*** Opening SOURCE RECORDS ***

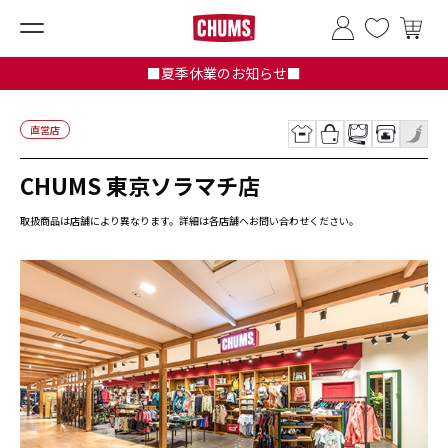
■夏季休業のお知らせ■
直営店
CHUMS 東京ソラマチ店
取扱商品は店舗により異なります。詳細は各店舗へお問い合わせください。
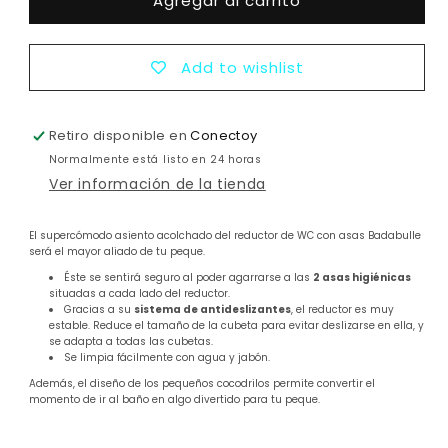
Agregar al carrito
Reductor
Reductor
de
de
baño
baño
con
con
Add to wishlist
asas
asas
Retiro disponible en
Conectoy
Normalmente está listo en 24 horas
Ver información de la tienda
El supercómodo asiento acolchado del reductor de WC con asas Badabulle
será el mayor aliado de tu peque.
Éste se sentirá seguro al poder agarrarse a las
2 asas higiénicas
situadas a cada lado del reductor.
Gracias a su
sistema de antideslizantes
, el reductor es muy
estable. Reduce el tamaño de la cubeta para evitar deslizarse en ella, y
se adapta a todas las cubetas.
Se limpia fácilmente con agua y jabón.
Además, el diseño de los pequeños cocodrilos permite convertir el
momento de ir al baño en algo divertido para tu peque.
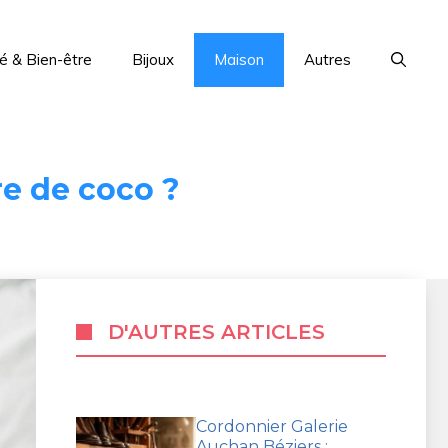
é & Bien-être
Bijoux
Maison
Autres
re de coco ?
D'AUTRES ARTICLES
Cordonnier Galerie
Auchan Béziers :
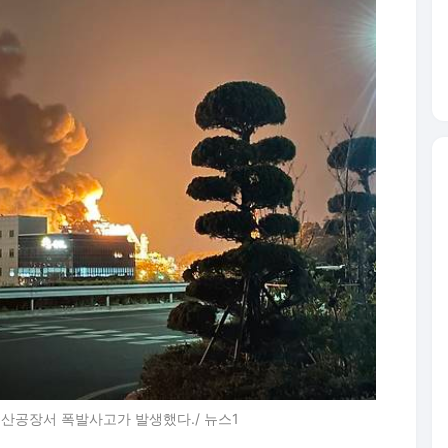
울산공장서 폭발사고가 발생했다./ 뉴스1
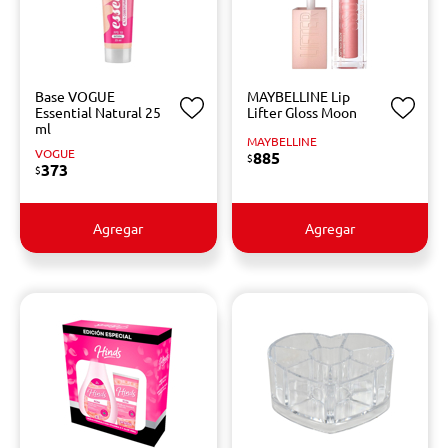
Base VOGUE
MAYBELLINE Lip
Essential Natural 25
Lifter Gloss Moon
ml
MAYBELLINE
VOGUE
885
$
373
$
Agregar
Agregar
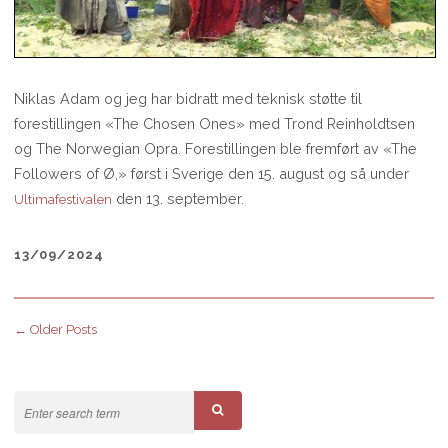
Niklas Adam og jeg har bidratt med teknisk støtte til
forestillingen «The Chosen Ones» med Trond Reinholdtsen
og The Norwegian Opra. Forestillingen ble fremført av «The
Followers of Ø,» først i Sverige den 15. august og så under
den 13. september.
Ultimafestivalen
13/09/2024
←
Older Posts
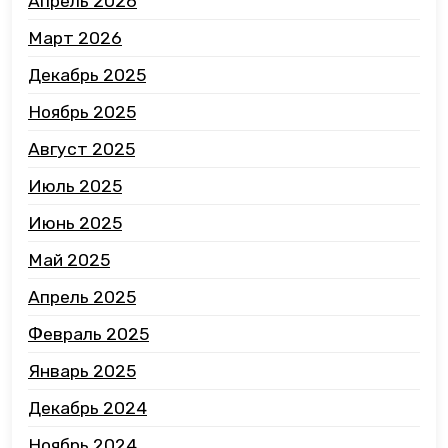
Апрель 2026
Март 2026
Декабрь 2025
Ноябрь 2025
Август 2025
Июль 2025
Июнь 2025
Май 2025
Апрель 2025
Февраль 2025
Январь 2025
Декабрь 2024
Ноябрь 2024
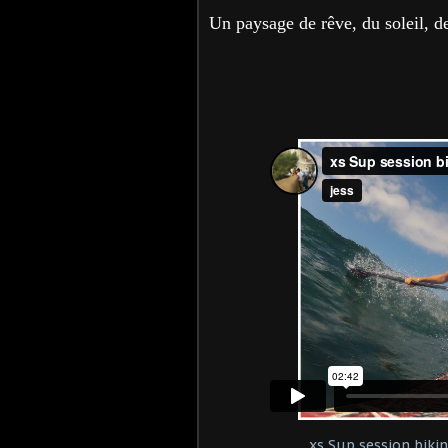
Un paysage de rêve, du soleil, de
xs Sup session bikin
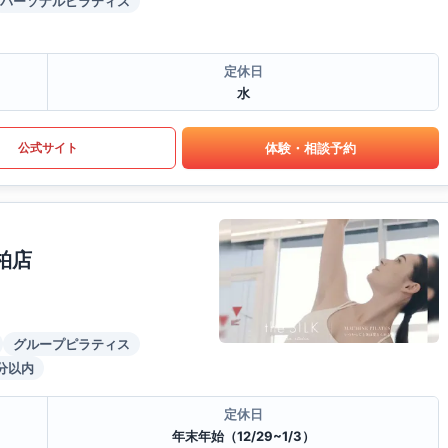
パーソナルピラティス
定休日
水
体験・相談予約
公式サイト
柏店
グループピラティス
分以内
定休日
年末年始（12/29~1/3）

*** Closing SOURCE RECORDS ***

• WHAT THE EXERCISE ASKS: Your copy of the entries above must be exact and must not include pictures.

• RESPONSE FOR THIS EXERCISE:
■夏季休業のお知らせ■
直営店
CHUMS 東京ソラマチ店
取扱商品は店舗により異なります。詳細は各店舗へお問い合わせください。
Agregar al carrito
Reductor
Reductor
de
de
baño
baño
con
con
Add to wishlist
asas
asas
Retiro disponible en
Conectoy
Normalmente está listo en 24 horas
Ver información de la tienda
El supercómodo asiento acolchado del reductor de WC con asas Badabulle
será el mayor aliado de tu peque.
Éste se sentirá seguro al poder agarrarse a las
2 asas higiénicas
situadas a cada lado del reductor.
Gracias a su
sistema de antideslizantes
, el reductor es muy
estable. Reduce el tamaño de la cubeta para evitar deslizarse en ella, y
se adapta a todas las cubetas.
Se limpia fácilmente con agua y jabón.
Además, el diseño de los pequeños cocodrilos permite convertir el
momento de ir al baño en algo divertido para tu peque.
é & Bien-être
Bijoux
Maison
Autres
re de coco ?
D'AUTRES ARTICLES
Cordonnier Galerie
Auchan Béziers :
울산공장서 폭발사고가 발생했다./ 뉴스1
Base VOGUE
MAYBELLINE Lip
Essential Natural 25
Lifter Gloss Moon
ml
MAYBELLINE
VOGUE
885
$
373
$
Agregar
Agregar
Niklas Adam og jeg har bidratt med teknisk støtte til
forestillingen «The Chosen Ones» med Trond Reinholdtsen
og The Norwegian Opra. Forestillingen ble fremført av «The
Followers of Ø,» først i Sverige den 15. august og så under
den 13. september.
Ultimafestivalen
13/09/2024
←
Older Posts
Апрель 2026
Март 2026
Декабрь 2025
Ноябрь 2025
Август 2025
Июль 2025
Июнь 2025
Май 2025
Апрель 2025
Февраль 2025
Январь 2025
Декабрь 2024
Ноябрь 2024
Un paysage de rêve, du soleil, de
xs Sup session bikin
パーソナルピラティス
定休日
水
体験・相談予約
公式サイト
柏店
グループピラティス
分以内
定休日
年末年始（12/29~1/3）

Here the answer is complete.